Depuis hier et jusqu’au 20 mars, 800 000 jeunes principalement lycéens peuvent candidater aux 12 400 formations disponibles sur le portail. C’est un moment crucial qu’il ne faut surtout pas prendre à la légère ! En effet, il faut faire les bons choix pour ne sélectionner que les formations qui vous correspondent réellement !

Pour ces centaines de milliers de futurs étudiants, l’aventure de l’enseignement supérieur débute avec une simple inscription administrative à accomplir sur le portail Admission Post-Bac (APB). D’autre part, après la date butoire du 20 mars marquant la fin des sélections de choix, les jeunes devront concrétiser ceux-ci avant le 31 mai, en les classant définitivement, par ordre de préférence.

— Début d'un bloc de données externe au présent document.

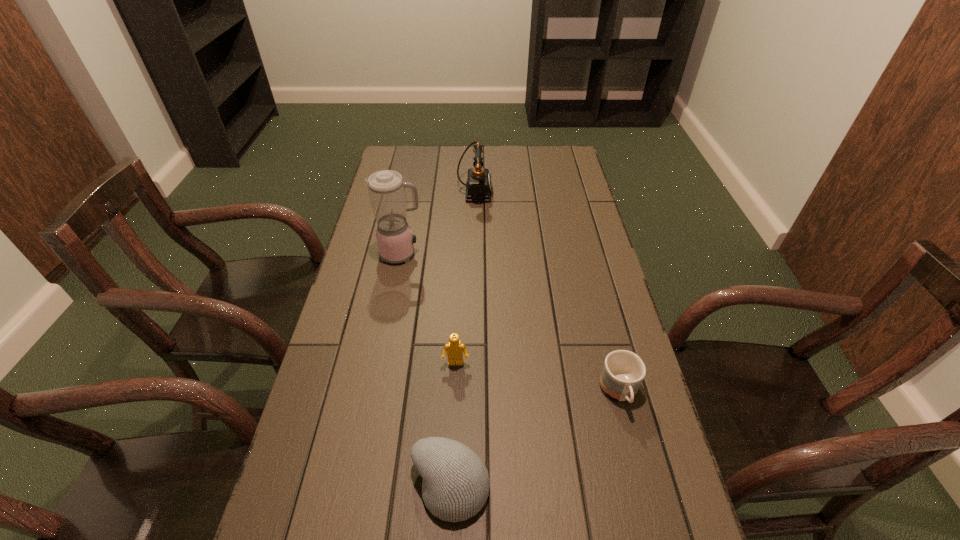 Image resolution: width=960 pixels, height=540 pixels. Find the location of `vacant space that satisfies the following two spatial constraints: 1. on the base of the fourth nearest object near the control knob; 2. on the right side of the nearest object`. vacant space that satisfies the following two spatial constraints: 1. on the base of the fourth nearest object near the control knob; 2. on the right side of the nearest object is located at coordinates (357, 486). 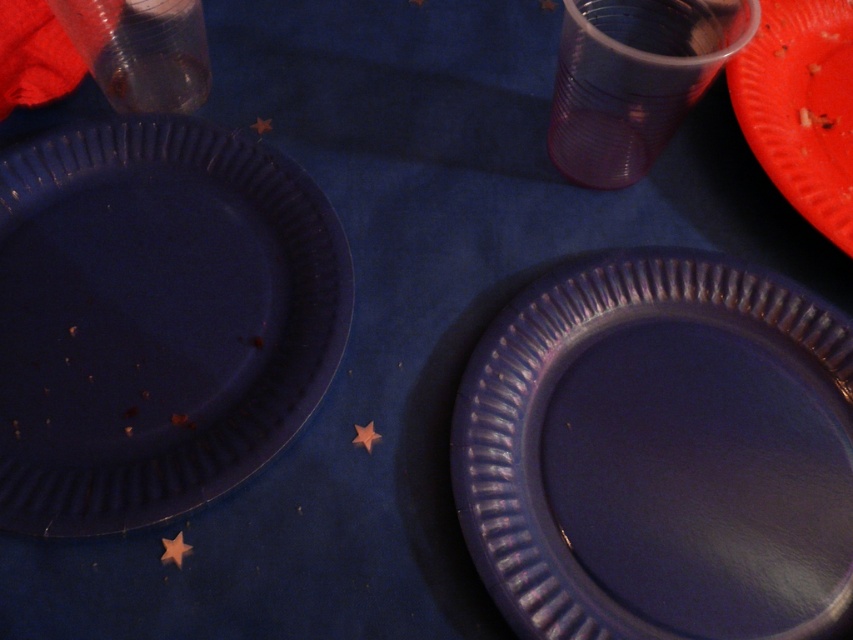 You are setting up a birthday party and want to place a 9 inch wide ribbon between the matte blue plate at lower right and the orange matte plate at upper right. Will the ribbon fit between them?

The distance between the matte blue plate at lower right and the orange matte plate at upper right is 8.60 inches. Since the ribbon is 9 inches wide, it will not fit between them as the space is slightly smaller than the ribbon.

You are setting up a birthday party and need to arrange snacks on the table. You have two plates, the matte blue plate at lower left and the orange matte plate at upper right. Which plate is positioned lower on the table?

The matte blue plate at lower left is positioned lower on the table than the orange matte plate at upper right.

You are a person with a 24 inch long arm. You are sitting at the table and want to reach the matte blue plate at lower right. Can you reach it with your arm fully extended?

The matte blue plate at lower right is 23.43 inches away from viewer, so yes, you can reach it with your arm fully extended since your arm is 24 inches long. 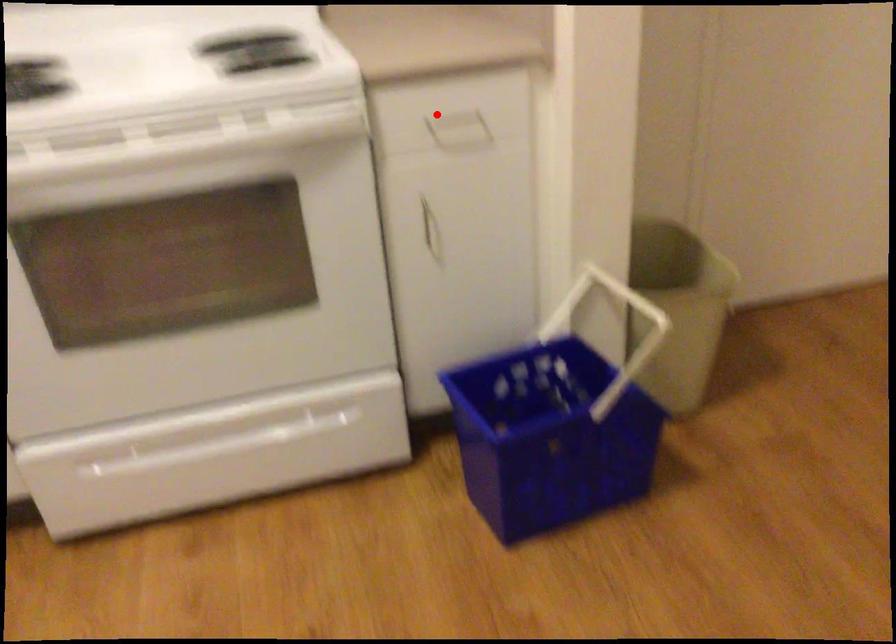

Contrairement à la révolution intervenue l’année passée, la plateforme APB ne connaît pas de grandes transformations cette année. On y trouvera «une centaine de formations de plus que l’année précédente», soit environ 12 400 au total, précise le ministère de l’Éducation nationale. Pour les fameux vœux groupés introduits en 2016 pour les filières en tension (droit, psychologie, médecine, Staps), qui obligent les élèves à sélectionner tous les établissements de leur académie qui proposent la filière, il sera désormais possible d’y intercaler d’autres vœux.

Digitalisation des dossiers de candidature

Autre nouveauté : l’obligation faite aux lycéens de terminale générale de sélectionner au moins une licence «libre», disposant de suffisamment de places pour accueillir tous les candidats, est étendue aux lycéens de séries professionnelles, qui devront cocher une formation de section de technicien supérieur (STS). 2 000 places de STS supplémentaires par an seront créées pour les cinq ans à venir, et seront réservées à ces lycéens, car elles représentent 85 % de leurs premiers vœux. Pas d’obligation pour les bacs technologiques, mais une «forte incitation» de s’inscrire en IUT, une formation qui correspond particulièrement à leur baccalauréat.

Pour les bacheliers généraux qui obtiendront leur diplôme avec mention, dont on sait qu’ils privilégient les candidatures en classes préparatoires (CPGE), APB version 2017 apporte une bonne nouvelle. Ils pourront cette année sélectionner 12 CPGE dans la même voie contre 6 en 2016. Côté pratique, les dossiers de candidatures demandés par les formations sélectives (comprenant bulletins de notes, CV, lettres de motivation…) sont dématérialisés et à compléter en ligne.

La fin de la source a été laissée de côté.